HOLLAND, Mich. – A steamship that sank in Lake Michigan in the late 1800s was found “remarkably intact” at the bottom of the lake in 2023 -- more than 130 years later.
Underwater explorers found the steamship, named Milwaukee, in June 2023 at the bottom of Lake Michigan off the coast of Holland, Michigan. The ship sank in 1886 after being rammed by another ship, the Michigan Shipwreck Research Association reports.
The 135-foot-long ship was originally built in 1868 to transport passengers and cargo on its three decks, and did so throughout the Great Lakes for years. By 1883, the ship was purchased by a lumberman to haul his lumber to Chicago. The original three decks were converted down to one -- though there was no photographic evidence of the deck changes, the association said.
That was, until the ship was spotted by researchers after only two days of searching. Valerie van Heest, an explorer who led the search team and also founded the research association, said the team relied on “newspaper accounts of the sinking that provided the clues” needed to create a search grid and find the steamer.

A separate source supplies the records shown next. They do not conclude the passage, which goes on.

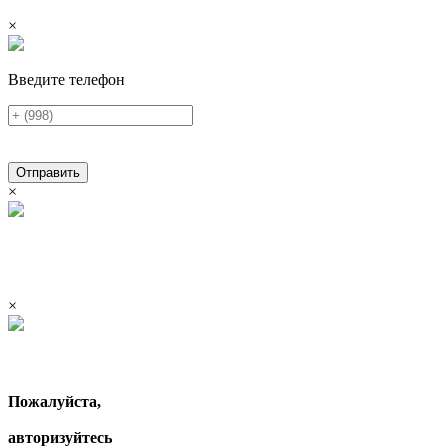
×
Введите телефон
Отправить
×
×
Пожалуйста,
авторизуйтесь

The team first spotted the ship on a side-scan sonar, which detects and map objects on the seafloor. A few weeks later, the underwater explorers actually saw the ship -- the first time it was seen in 137 years.

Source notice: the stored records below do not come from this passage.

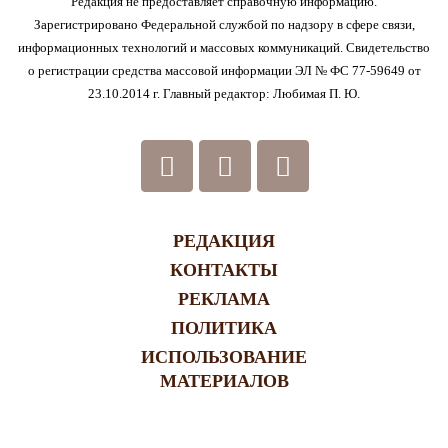
Редакция не предоставляет справочную информацию.
Зарегистрировано Федеральной службой по надзору в сфере связи,
информационных технологий и массовых коммуникаций. Свидетельство
о регистрации средства массовой информации ЭЛ № ФС 77-59649 от
23.10.2014 г. Главный редактор: Любимая П. Ю.
РЕДАКЦИЯ
КОНТАКТЫ
РЕКЛАМА
ПОЛИТИКА
ИСПОЛЬЗОВАНИЕ
МАТЕРИАЛОВ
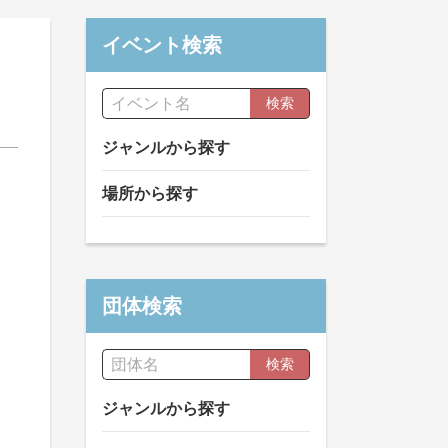
イベント検索
検索
ジャンルから探す
場所から探す
団体検索
検索
ジャンルから探す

“This marks the 19th shipwreck our team has found off the shores of West Michigan,” Valerie van Heest said.
Van Heest and her team, which includes her engineer husband Jack, noticed the ship was resting upright on the floor of Lake Michigan with its forward mast still standing. The steamship was even facing northeast, which is the direction it was traveling before colliding with another ship the night that it sank in July 1886.
Though researchers discovered the ship in 2023, the news wasn’t shared with the public until March 2024 at Holland’s annual film festival. Following their discovery, the team spent months “working to film the wreck and confirm its identity,” the research association reports.

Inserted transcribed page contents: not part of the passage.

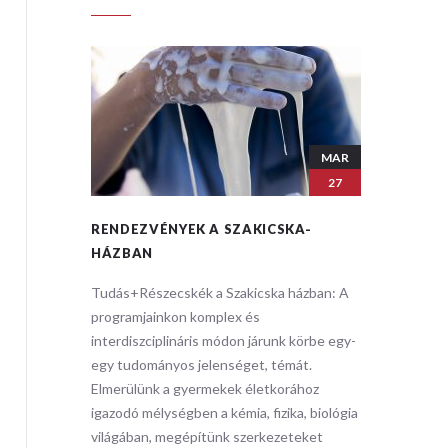
MAR
MAR
27
27
A-
RENDEZVÉNYEK A SZAKICSKA-
RENDEZ
HÁZBAN
HÁZBA
zban: ​A
Tudás+Részecskék a Szakicska házban: ​A
Tudás+Ré
programjainkon komplex és
programj
körbe egy-
interdiszciplináris módon járunk körbe egy-
interdisz
t.
egy tudományos jelenséget, témát.
egy tudo
hoz
Elmerülünk a gyermekek életkorához
Elmerülü
, biológia
igazodó mélységben a kémia, fizika, biológia
igazodó m
eket
világában, megépítünk szerkezeteket
világába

The ship was ultimately confirmed to be the Milwaukee, though explorers determined that the ship’s pilothouse and sleeping cabin had also been altered, in addition to the deck changes. Below is an illustration of the ship as it was seen on the floor of Lake Michigan, created by Valerie van Heest.
How did the ship sink?
The Milwaukee set sail off the coast of Holland the evening of July 9, 1886, according the Michigan Shipwreck Research Association.
“The lake was calm, but there was some smoke blowing across the water from forest fires in Wisconsin that week,” the association said last weekend on social media.
That same night, a “nearly identical ship” named C. Hickox sailed off the coast of Muskegon, Michigan -- which is about 35 miles north of Holland. That ship was heading for Chicago, carrying lumber and towing a loaded schooner barge, as well.
“Both ships sailed such an exact course that at about midnight, when each was off Holland, they were bearing straight for each other,” the association said.
The Hickox ultimately crashed into the side of the Milwaukee, “popping hull planks” and “nearly capsizing the ship.” Crews from the Hickox and a third ship that responded to a distress signal tried to keep Milwaukee afloat, but the ship’s stern sank beneath the surface about two hours after the crash.
Everyone aboard the sinking ship was able to find safety aboard the Hickox.